John
Prendergast Lecture
Reflection-
Only a Fraction of an Understanding
Okay, so I’ve told you all (my
classmates) about how difficult it is to recover from the loss of my oldest
brother. I’ve expressed to at least thirty people how constant the grief is after
the death of a sibling. However, in all honesty after listening rather
attentively, if I might add, to John Prendergast’s speech about the domestic
war in the Congo I really began to think about the life I live, and how fortunate
I still am. I know how cliché and
self-centered this reflection may appear, so let me clarify that this response
is supposed to symbolize everything contrary to this. Because of this lecture
with Mr. Prendergast I have gained a different understanding of life.
After hearing John Prendergast’s
lecture on the civil wars in Africa, my heart sank to the bottom of my stomach-literally.
Through his powerfully descriptive words and passionate tone, Mr. Prendergast
was truly able to evoke a ton of emotion from his audience. I appreciated his
style of lecture because it appeared more so that he was talking with us and
amongst us, rather than to us or at us as an audience. Not only did he blow us
all away when he illustrated the brutal conditions of the ongoing issues
occurring in Africa, but he built us up as college students when he informed us
about how we have limitless potential to change the society in which we live in
today, and for this I am appreciative of him even more. People always hear
about how they make a difference in numbers vote or rally together or whatever.
Yet, Mr. Prendergast showed us [as college students] how we make a difference
already and how to continue doing so.

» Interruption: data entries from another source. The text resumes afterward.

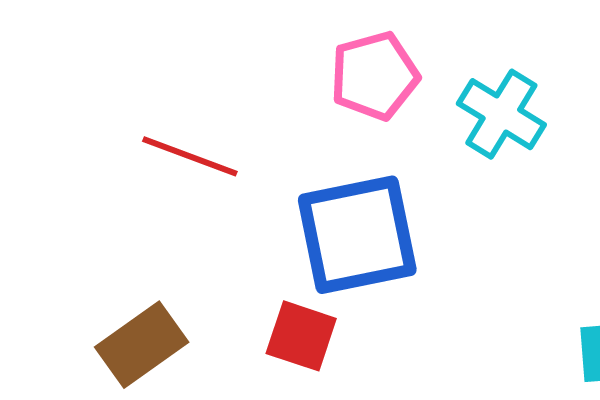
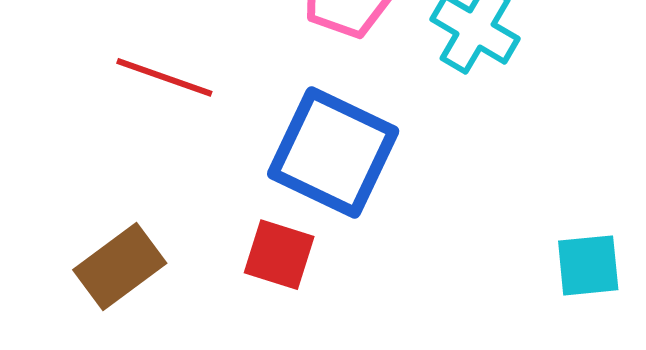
blue square: (357, 235) -> (333, 153), turned 38

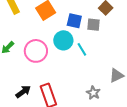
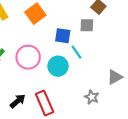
blue square: (74, 21) -> (63, 36), moved
cyan circle: (63, 40) -> (58, 66), moved

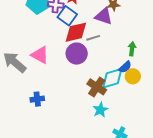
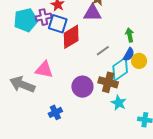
gray line: (93, 38) -> (103, 51), moved
purple circle: (77, 54) -> (82, 87), moved

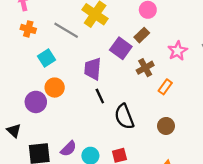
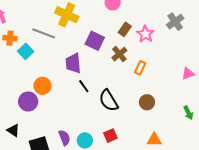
brown rectangle: (142, 35) -> (125, 29), moved
cyan square: (46, 58) -> (26, 51), moved
purple semicircle: (69, 149) -> (64, 138), turned -56

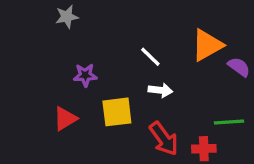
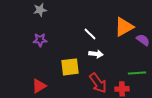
purple star: (85, 75) -> (40, 40), moved
red triangle: (65, 119) -> (39, 86), moved

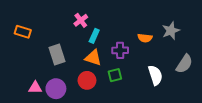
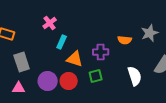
pink cross: (81, 20) -> (50, 23), moved
cyan rectangle: (94, 36) -> (62, 42), moved
gray rectangle: (57, 55) -> (22, 62), moved
purple circle: (56, 89) -> (48, 81), moved

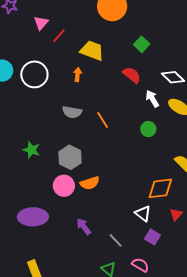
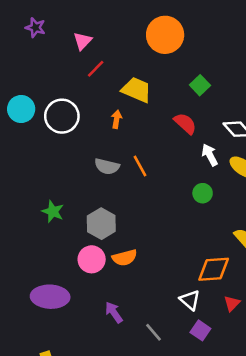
pink triangle: (41, 23) -> (83, 41), moved
orange line: (103, 120) -> (140, 166), moved

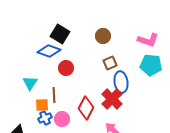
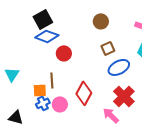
black square: (60, 34) -> (43, 19), moved, turned 30
blue ellipse: (121, 82) -> (119, 67), turned 70
cyan triangle: (30, 83) -> (12, 74), moved
red cross: (112, 99) -> (124, 96), moved

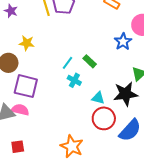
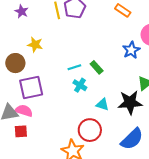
cyan line: (67, 63) -> (74, 67), turned 32
purple square: (26, 86) -> (31, 87), turned -30
red circle: (104, 118) -> (90, 130), moved
red square: (18, 147) -> (21, 131), moved

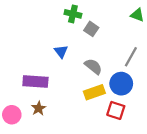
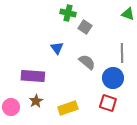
gray line: (131, 57) -> (122, 53), turned -30
yellow rectangle: (94, 92) -> (68, 108), moved

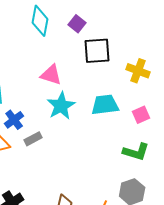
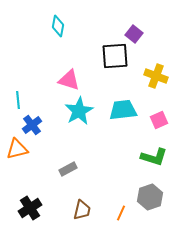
cyan diamond: (40, 21) -> (58, 26), size x0.7
purple square: (77, 24) -> (134, 34), moved
gray rectangle: (33, 139) -> (68, 169), moved

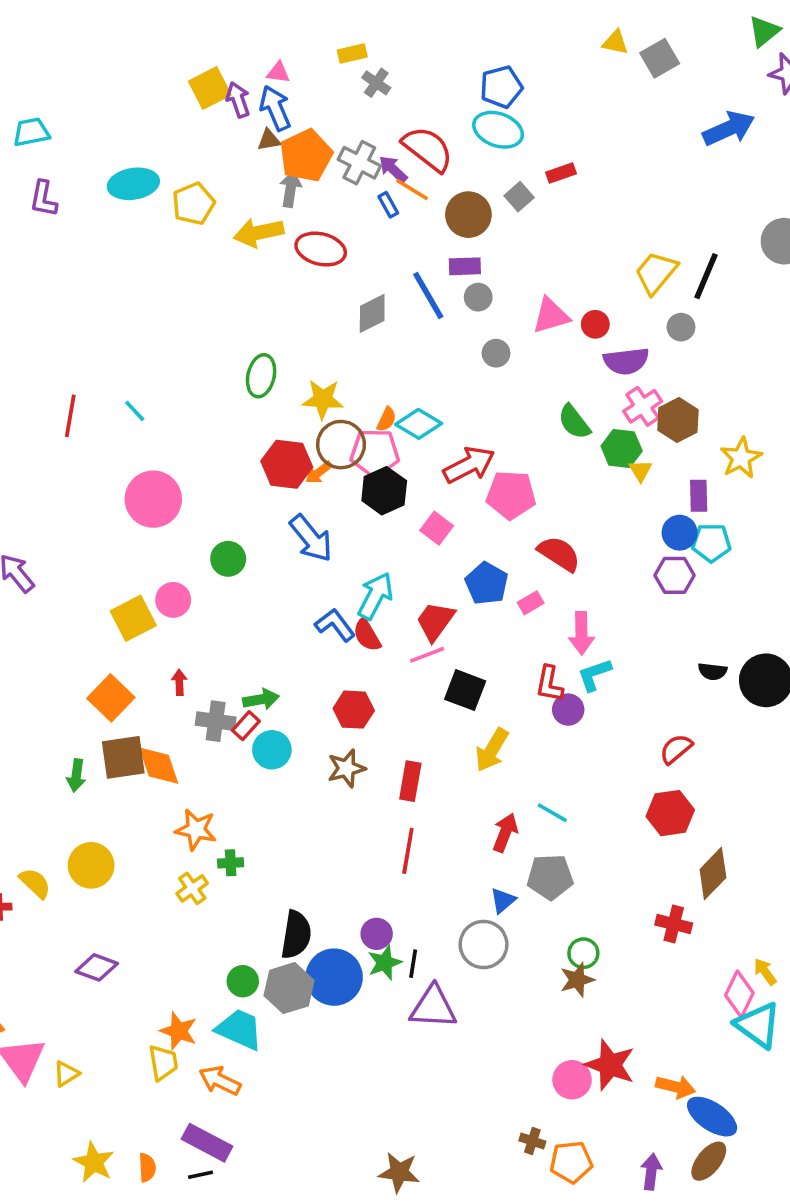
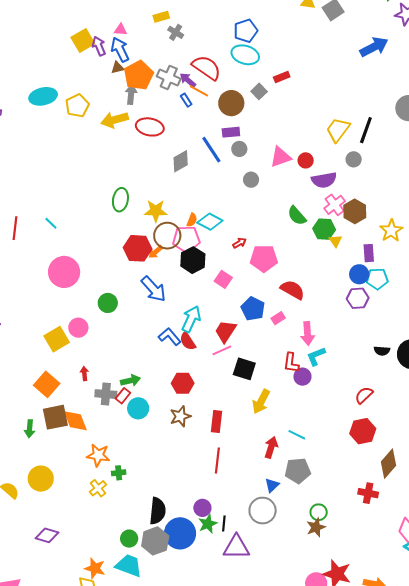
red arrow: (469, 465) -> (239, 243), size x0.5

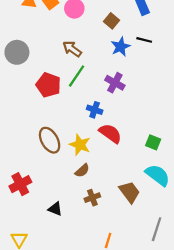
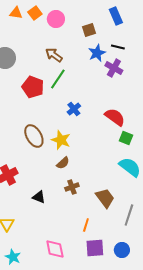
brown square: (111, 21) -> (89, 30), turned 32
purple cross: (115, 83) -> (114, 68), moved
blue cross: (95, 110) -> (74, 109), turned 32
red semicircle: (110, 133) -> (115, 117), moved
brown trapezoid: (130, 192) -> (105, 198), moved

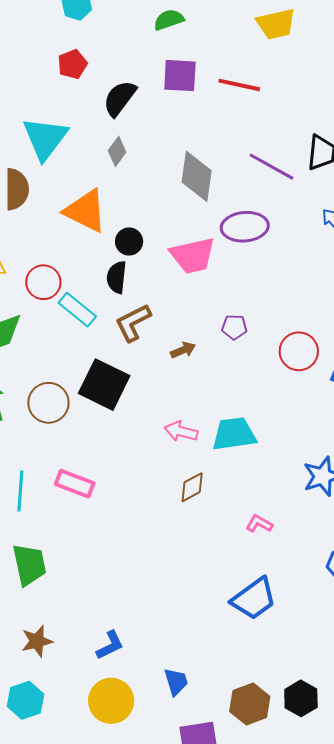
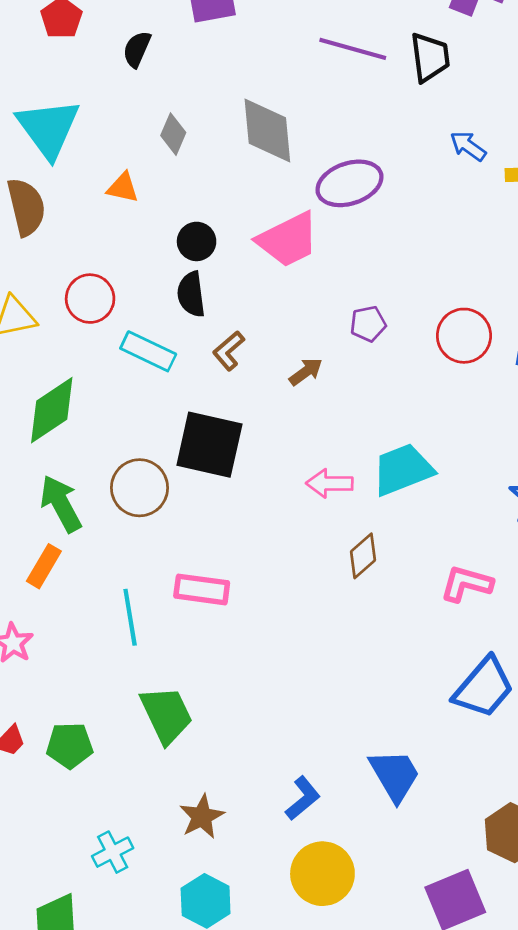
black semicircle: (120, 98) -> (137, 49), size x0.7
gray diamond: (117, 151) -> (173, 134), moved
purple line: (271, 167) -> (353, 49), moved
orange triangle: (85, 211) -> (123, 188), moved, size x0.5
red circle: (43, 282) -> (90, 299), moved
brown L-shape: (133, 323) -> (229, 351), size x0.7
pink L-shape: (259, 524) -> (466, 584), size x1.4
blue trapezoid: (176, 682) -> (395, 775), moved, size x1.4

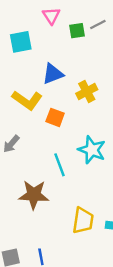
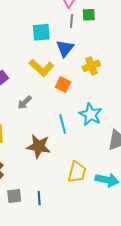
gray line: (98, 24) -> (72, 21), moved, turned -64
cyan square: (21, 42) -> (41, 32), moved
blue triangle: (53, 74) -> (65, 48), turned -36

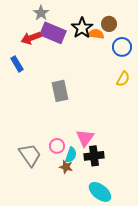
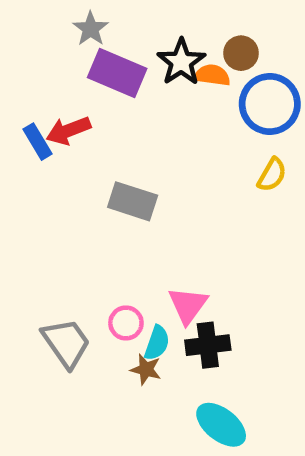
red arrow: (31, 38) -> (68, 131), moved
blue circle: (122, 47) -> (270, 104), size x1.4
gray rectangle: (60, 91) -> (133, 201), turned -60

I was honored at how much respect and
gratitude he showed us even when we ourselves view one another as just silly, college
students. Furthermore, during his lecture I was awed at how pragmatic he was.
In some parts of his lecture I was
unable to sit comfortable in my chair. I found that during the really graphic
points he made in his lecture, my face began to scrunch up and I began to
squirm in my seat. Nevertheless two things I am certain of- I am naturally an
overdramatic person, and this is exactly the reaction (whether felt internally
or acted out eternally as I did) that Prendergast wanted to conjure from his
audience. Often times I was incapable of fathoming conditions such as the ones
in which the citizens of the Congo have undergone. But even in just imagining
just a fraction of the pain and hardship in which they experience as victims of
war was enough to truly just leave a person speechless. Honestly, I shake my
head in dismay at how cruel people can be. I sincerely hurt for the victims of
war in the Congo. And, I now question some of the values I live for.